Day One: 4:00 am
Four hours of sleep. Mexico, here we come!
My feet are so swollen, oh my god. When did I become the type of person whose feet swell? This never happened before I was pregnant. Never.
I’m so glad my baby isn’t one of the poor kids wailing about the pressure change. So glad he likes his pacifier. Aren’t babies supposed to be hard to travel with? He’s a breeze.
Dear lord it’s hot. Like breathing under a blanket. I need a nap and some water. And…that’s the line for customs? But it’s so hot! And I need a nap! Oh my god, this is hell.
On that illustrious note, our vacation began. We were spending five days at an all-inclusive resort about an hour out of Cancun, but first we had to, you know, get there.
Day Two: 10:30 am
The baby screamed all. night. long. And then I overslept – stupid time change – and the breakfast buffet is closed. I must eat or I will die. This vacation sucks.
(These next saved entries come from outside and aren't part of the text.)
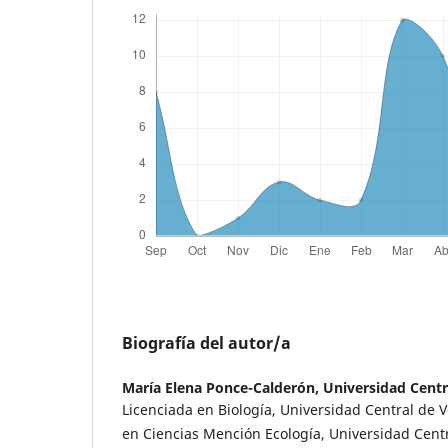
Biografía del autor/a
María Elena Ponce-Calderón,
Universidad Centr
Licenciada en Biología, Universidad Central de 
en Ciencias Mención Ecología, Universidad Centr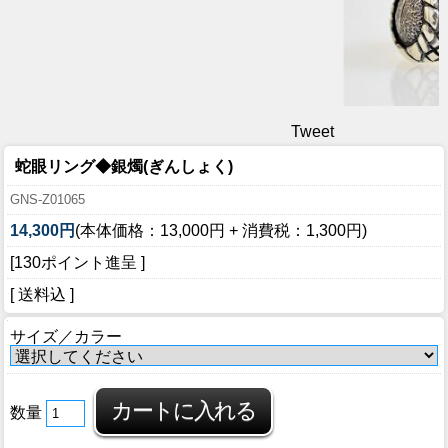
Tweet
蛇眼リング◆銀燭(ぎんしょく)
GNS-Z01065
14,300円
(本体価格：13,000円 + 消費税：1,300円)
[130ポイント進呈 ]
[ 送料込 ]
サイズ／カラー
数量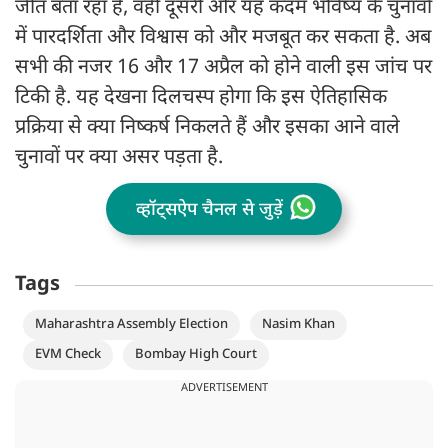
जीत बता रहा है, वहीं दूसरी ओर यह कदम भविष्य के चुनावों
में पारदर्शिता और विश्वास को और मजबूत कर सकता है. अब
सभी की नजर 16 और 17 अप्रैल को होने वाली इस जांच पर
टिकी है. यह देखना दिलचस्प होगा कि इस ऐतिहासिक
प्रक्रिया से क्या निष्कर्ष निकलते हैं और इसका आने वाले
चुनावों पर क्या असर पड़ता है.
व्हॉट्सऐप चैनल से जुड़ें
Tags
Maharashtra Assembly Election
Nasim Khan
EVM Check
Bombay High Court
ADVERTISEMENT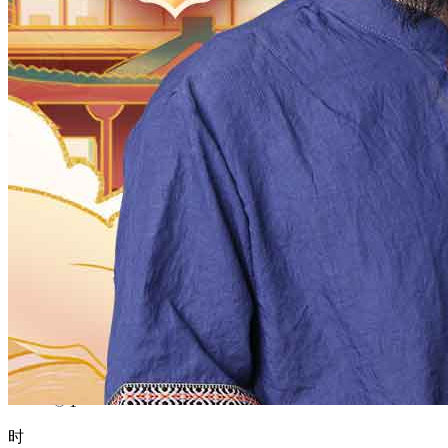
1970
1969
1968
1967
1966
1965
1964
1963
1962
1961
1960
1959
1958
1957
1956
1955
1954
1953
1952
1951
1950
1949
1948
1947
1946
1945
1944
1943
1942
1941
1940
1939
1938
1937
1936
1935
1934
1933
1932
1931
1930
1929
1928
1927
1926
1925
1924
1923
1922
1921
1920
1919
1918
1917
1916
1915
1914
1913
1912
1911
1910
1909
1908
1907
1906
1905
1904
1903
1902
1901
1900
月
12
11
10
9
8
7
6
5
4
3
2
1
日
31
30
29
28
27
26
25
24
23
22
21
20
19
18
17
16
15
14
13
12
11
10
9
8
7
6
5
4
3
2
1
时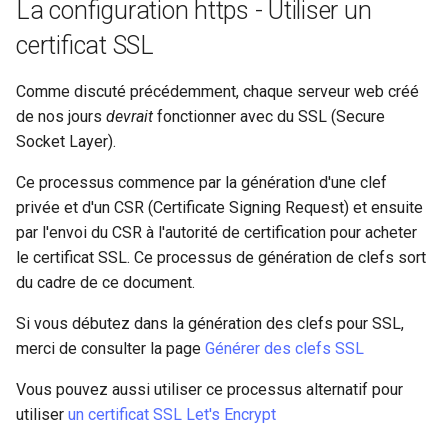
La configuration https - Utiliser un
certificat SSL
Comme discuté précédemment, chaque serveur web créé
de nos jours
devrait
fonctionner avec du SSL (Secure
Socket Layer).
Ce processus commence par la génération d'une clef
privée et d'un CSR (Certificate Signing Request) et ensuite
par l'envoi du CSR à l'autorité de certification pour acheter
le certificat SSL. Ce processus de génération de clefs sort
du cadre de ce document.
Si vous débutez dans la génération des clefs pour SSL,
merci de consulter la page
Générer des clefs SSL
Vous pouvez aussi utiliser ce processus alternatif pour
utiliser
un certificat SSL Let's Encrypt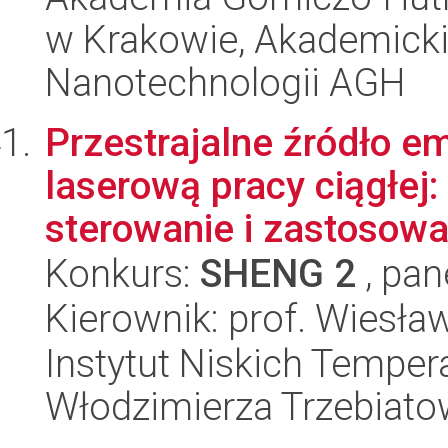
w Krakowie, Akademicki
Nanotechnologii AGH
Przestrajalne źródło e
laserową pracy ciągłej
sterowanie i zastosowan
Konkurs:
SHENG 2
, pan
Kierownik: prof. Wiesła
Instytut Niskich Tempera
Włodzimierza Trzebiat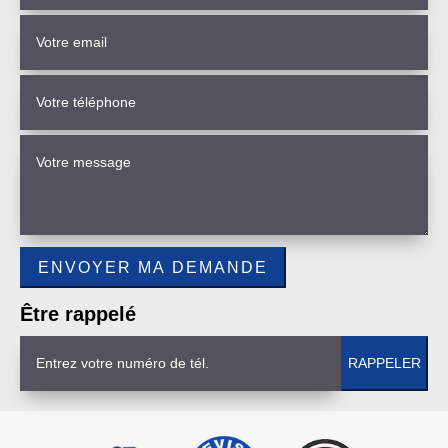
Être rappelé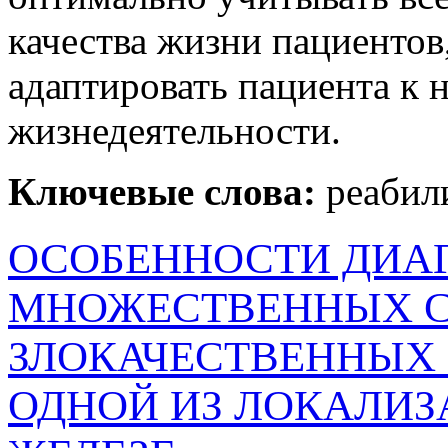
качества жизни пациентов
адаптировать пациента к
жизнедеятельности.
Ключевые слова:
реабил
ОСОБЕННОСТИ ДИА
МНОЖЕСТВЕННЫХ 
ЗЛОКАЧЕСТВЕННЫХ
ОДНОЙ ИЗ ЛОКАЛИЗ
Oh, the grill is open all day. That’s not so bad. And mmm, quesadillas. Who’d have thought of quesadillas for breakfast?
The pool is divine. And have you seen the ocean?
This vacation is awesome.
Once we got into the swing of things, the resort rocked. Happy Fun Baby took to the water like a duck to…water. Except without the feathers. And with slightly less quacking. As the days passed, my pasty white skin slowly tanned to a less pasty shade of white. I saw a shimmer in my hair that I originally thought was gray, but as it turned out was simply a blonde strand. Sun! Bleaches hair! Who’d have thunk? Not So and I got to take romantic walks along white sand beaches, listening to the crash of the surf and the wailing of the baby, and then hurried back to the air-conditioned room to drink bottles of water and try to decipher Mexican TV. And at some point I managed to finish not one but two books. Grown-up books. Books with no pictures. I am a party animal.
The ocean was so beautiful it was unreal. I’d never been to the Caribbean before, and the clear turquoise water was amazing. And warm! Oceans should always be warm. I was telling Not So, if the ocean in Santa Cruz had been warm I might have been tempted to take up surfing. And not, for example, have become a pale, moody goth. Just as an example.
So batteries = recharged, and life = good. Cranky Mama’s cranky meter is at an all-time low. Let that be a lesson to you, universe: when the going gets tough, the tough sends me to an all-inclusive resort.